Both politicians are members of the the European People’s Party, Europe’s dominant centre-right bloc, which has shielded Orbán from criticism. Before Sunday’s resounding win, some EPP members were hopeful Orbán would change. “He has been very outspoken, because he has been radicalised by the elections,” one EPP politician told the Guardian. “I think he will moderate and become more reasonable.”
People who have followed Orbán’s career are not convinced. “He is getting more and more ambitious,” said Laurent Pech, professor of European law at Middlesex University. “He feels that the political constellation is favouring him.”

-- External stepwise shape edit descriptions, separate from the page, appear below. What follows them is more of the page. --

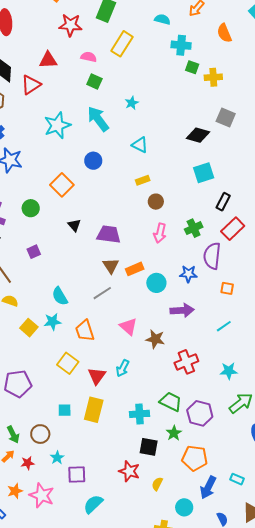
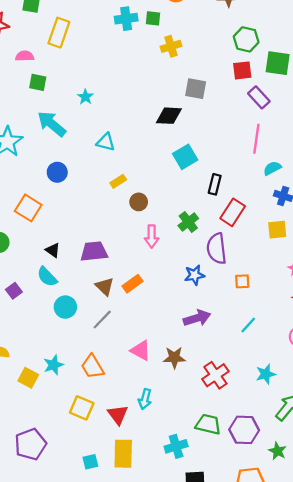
green square: (192, 67) -> (153, 18), moved
cyan circle: (156, 283) -> (65, 307), moved
cyan semicircle: (60, 296) -> (47, 277), moved
green star: (174, 433) -> (277, 451), moved

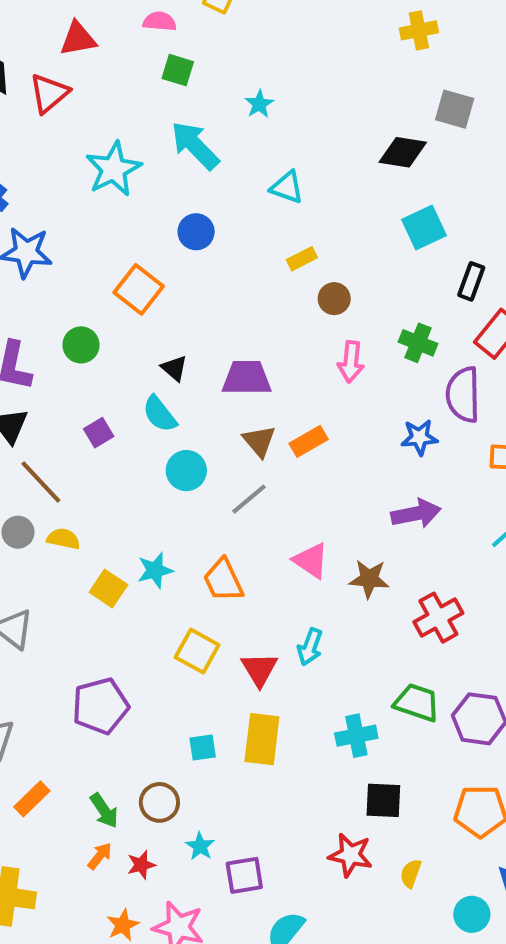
green cross: (188, 222) -> (418, 343), turned -36

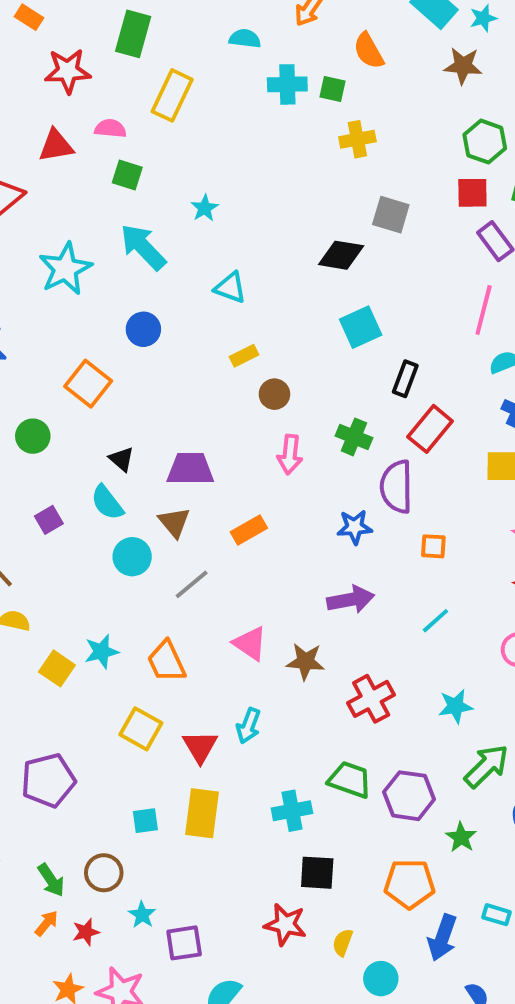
red triangle: (78, 39) -> (56, 146), moved
brown triangle: (259, 441) -> (174, 522), moved
cyan circle: (472, 914) -> (381, 979), moved

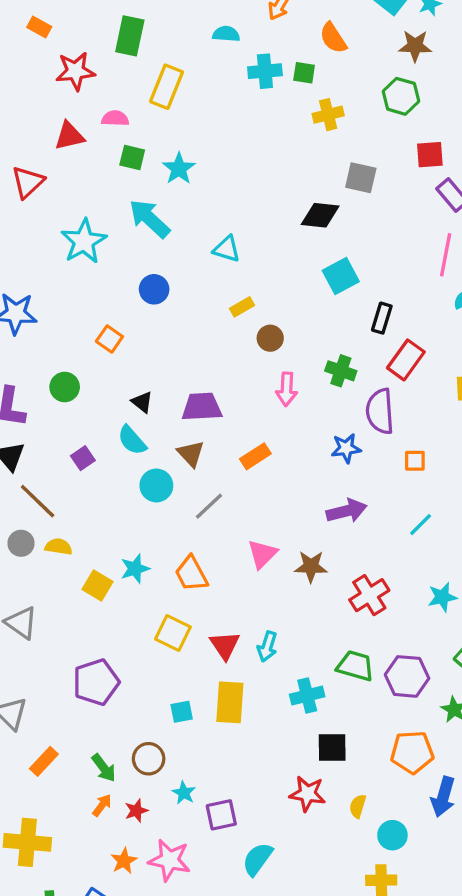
green hexagon: (485, 142) -> (401, 96), moved
cyan star: (205, 208) -> (179, 169), moved, size x1.4
orange square: (88, 384) -> (109, 339), size x0.7
pink triangle: (250, 643) -> (262, 554), turned 44
cyan arrow: (248, 726) -> (267, 647), moved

The Hungarian leader’s approach to migration has been endorsed by allies in Bavaria and Austria. Allegations of misuse of EU funds have met a muted response from net payers to the EU budget. The previous commission froze EU funds for the Czech Republic, after corruption concerns emerged. While the EU’s anti-fraud office is investigating fishy cases in Hungary, money has continued to flow.

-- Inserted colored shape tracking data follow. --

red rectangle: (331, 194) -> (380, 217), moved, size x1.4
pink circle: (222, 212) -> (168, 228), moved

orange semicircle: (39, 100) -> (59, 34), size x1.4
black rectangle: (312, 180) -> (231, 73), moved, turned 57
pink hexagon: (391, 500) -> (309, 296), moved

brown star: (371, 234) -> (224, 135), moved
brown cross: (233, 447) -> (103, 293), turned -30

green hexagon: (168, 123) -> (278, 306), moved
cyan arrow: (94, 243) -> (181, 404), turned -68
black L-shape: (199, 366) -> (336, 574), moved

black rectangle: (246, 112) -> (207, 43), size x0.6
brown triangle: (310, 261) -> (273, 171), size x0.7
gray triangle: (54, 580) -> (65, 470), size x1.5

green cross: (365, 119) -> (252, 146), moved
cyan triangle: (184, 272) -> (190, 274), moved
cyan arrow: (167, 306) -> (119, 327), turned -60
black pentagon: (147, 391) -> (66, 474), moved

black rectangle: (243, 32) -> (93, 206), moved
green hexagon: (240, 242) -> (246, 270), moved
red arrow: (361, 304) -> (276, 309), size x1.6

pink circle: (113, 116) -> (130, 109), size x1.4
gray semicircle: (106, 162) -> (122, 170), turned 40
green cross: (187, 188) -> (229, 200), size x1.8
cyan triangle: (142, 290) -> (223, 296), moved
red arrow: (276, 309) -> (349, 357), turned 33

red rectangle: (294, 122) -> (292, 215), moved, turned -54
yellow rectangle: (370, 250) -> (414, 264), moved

Orbán has compared his manoeuvres with Brussels to a “peacock dance”, cosmetic changes to appease EU officials, while persisting with the plan. But when it comes to a law that threatens the closure of the Central European University, “he didn’t back down,” Pech observes. “With CEU he didn’t follow the script.”
He has also refused to back down over a Russia-style NGO law that would require foreign-funded groups to label themselves as “organisations supported from abroad”. The commission is taking Hungary to the European court of justice over the CEU and the NGO laws. It is the same method used to tackle governments flouting EU rules on package holidays or water pollution.
Some MEPs think this technocratic approach is inadequate to deal with Hungary’s increasingly autocratic leader. The European parliament has begun a process that could see Hungary named and shamed under article 7, the EU’s rule of law procedure. But only governments can take decisions and the final step, suspension of voting rights, looks improbable.
A few member states would rather attach democratic strings to EU funds – an idea backed by France and Italy’s outgoing government, known as rule-of law conditionality. But the lag in agreeing and spending EU money, means such measures may not bite until 2024. “[By then] Orbán would be re-elected once more and use EU money as he has done so far,” says László Andor, a former Hungarian EU commissioner. “Rule of law conditionality is a fake solution.”
He would like the EU to change the management of funds. “Orbán and his entourage are helping themselves out of the coffers of the EU while they cut all the possible funds for pro-European civil society and media. So this is a paradox that needs to be resolved urgently.”
The EU is a club of liberal democracies that depends on independent courts and checks and balances in its member states. Despite the high stakes, there are few signs European leaders are ready to challenge Viktor Orbán.